I have a Icinga2 HA setup with to masters.
On one of my masters (node2) the feature notification
is currently disabled. I discovered that this was causing the other master (node1) to not send sms notifications since it would :
[2021-07-12 14:51:32 -0400] notice/Notification: Notification 'ca04vlgraylogweb01!check_events!sms-escalation': HA cluster active, this endpoint does not have the authority (paused=true).
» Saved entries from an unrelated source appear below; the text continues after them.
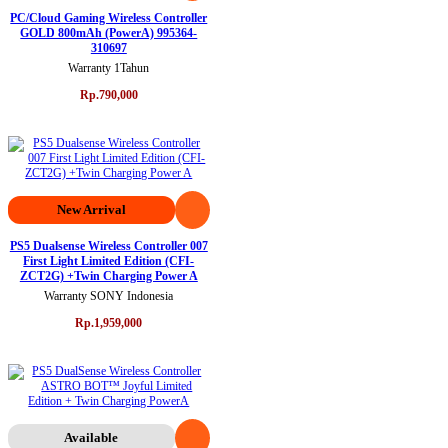
PC/Cloud Gaming Wireless Controller
GOLD 800mAh (PowerA) 995364-
310697
Warranty 1Tahun
Rp.790,000
New Arrival
PS5 Dualsense Wireless Controller 007
First Light Limited Edition (CFI-
ZCT2G) +Twin Charging Power A
Warranty SONY Indonesia
Rp.1,959,000
Available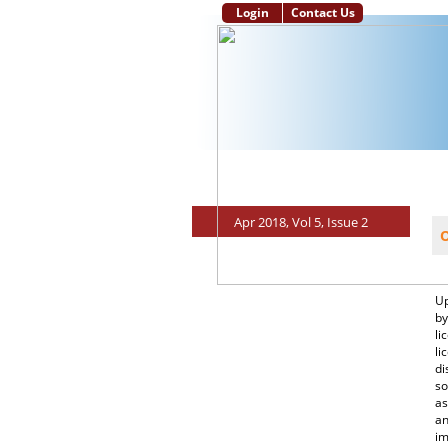
Login
Contact Us
Main Page
Aim and Scope
Instruc
Apr 2018, Vol 5, Issue 2
O
Up
by
li
li
di
so
as
an
im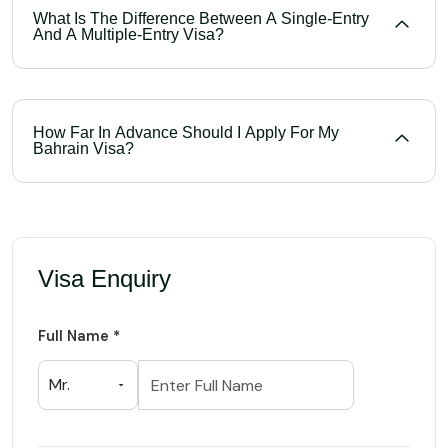
What Is The Difference Between A Single-Entry
And A Multiple-Entry Visa?
How Far In Advance Should I Apply For My
Bahrain Visa?
Visa Enquiry
Full Name *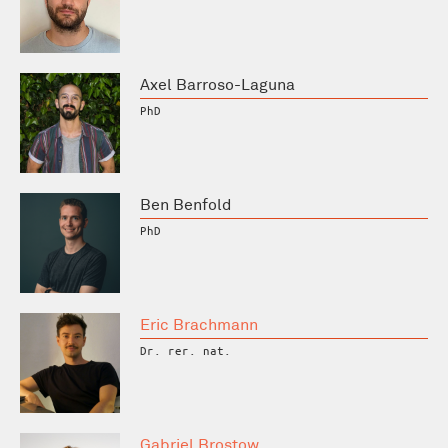
Axel Barroso-Laguna
PhD
Ben Benfold
PhD
Eric Brachmann
Dr. rer. nat.
Gabriel Brostow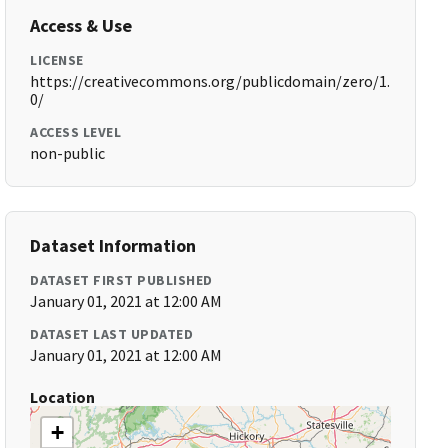
Access & Use
LICENSE
https://creativecommons.org/publicdomain/zero/1.
0/
ACCESS LEVEL
non-public
Dataset Information
DATASET FIRST PUBLISHED
January 01, 2021 at 12:00 AM
DATASET LAST UPDATED
January 01, 2021 at 12:00 AM
Location
+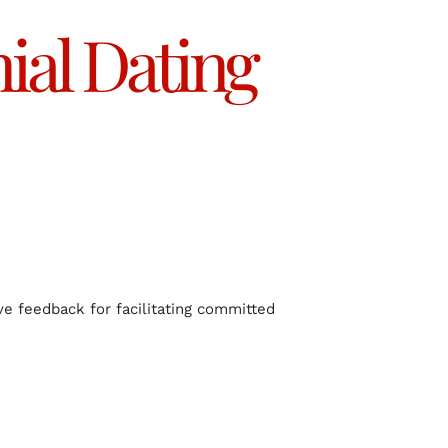
al Dating
ve feedback for facilitating committed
Skipping.
In my attempt to fix this after much debugging (including enabling debuglog temporarily) I enabled notification feature on node2. at this point the icinga2 service started crashing repeatedly.
It seemed to crash just as it finished sync based to node1 and started attempting to send notifications.
Does any one have any insight into why the crash is occuring?
Crash log below
icinga2: /usr/include/boost/smart_ptr/intrusive_ptr.hpp:199: T* boost::intrusive_ptr<T>::operator->() const [with T = icinga::Dictionary]: Assertion `px != 0' failed.
Caught SIGABRT.
Current time: 2021-07-12 15:07:49 -0400
icinga2: /usr/include/boost/smart_ptr/intrusive_ptr.hpp:199: T* boost::intrusive_ptr<T>::operator->() const [with T = icinga::Dictionary]: Assertion `px != 0' failed.
Caught SIGABRT.
Current time: 2021-07-12 15:12:15 -0400
icinga2: /usr/include/boost/smart_ptr/intrusive_ptr.hpp:199: T* boost::intrusive_ptr<T>::operator->() const [with T = icinga::Dictionary]: Assertion `px != 0' failed.
Caught SIGABRT.
Current time: 2021-07-12 15:19:37 -0400
icinga2: /usr/include/boost/smart_ptr/intrusive_ptr.hpp:199: T* boost::intrusive_ptr<T>::operator->() const [with T = icinga::Dictionary]: Assertion `px != 0' failed.
Caught SIGABRT.
Current time: 2021-07-12 15:25:09 -0400
icinga2: /usr/include/boost/smart_ptr/intrusive_ptr.hpp:199: T* boost::intrusive_ptr<T>::operator->() const [with T = icinga::Dictionary]: Assertion `px != 0' failed.
Caught SIGABRT.
Current time: 2021-07-12 15:29:31 -0400
icinga2: /usr/include/boost/smart_ptr/intrusive_ptr.hpp:199: T* boost::intrusive_ptr<T>::operator->() const [with T = icinga::Dictionary]: Assertion `px != 0' failed.
Caught SIGABRT.
Current time: 2021-07-12 15:34:18 -0400
node2:
Version used (version: r2.12.4-1
)
Operating System and version 20.04.2 LTS (Focal Fossa)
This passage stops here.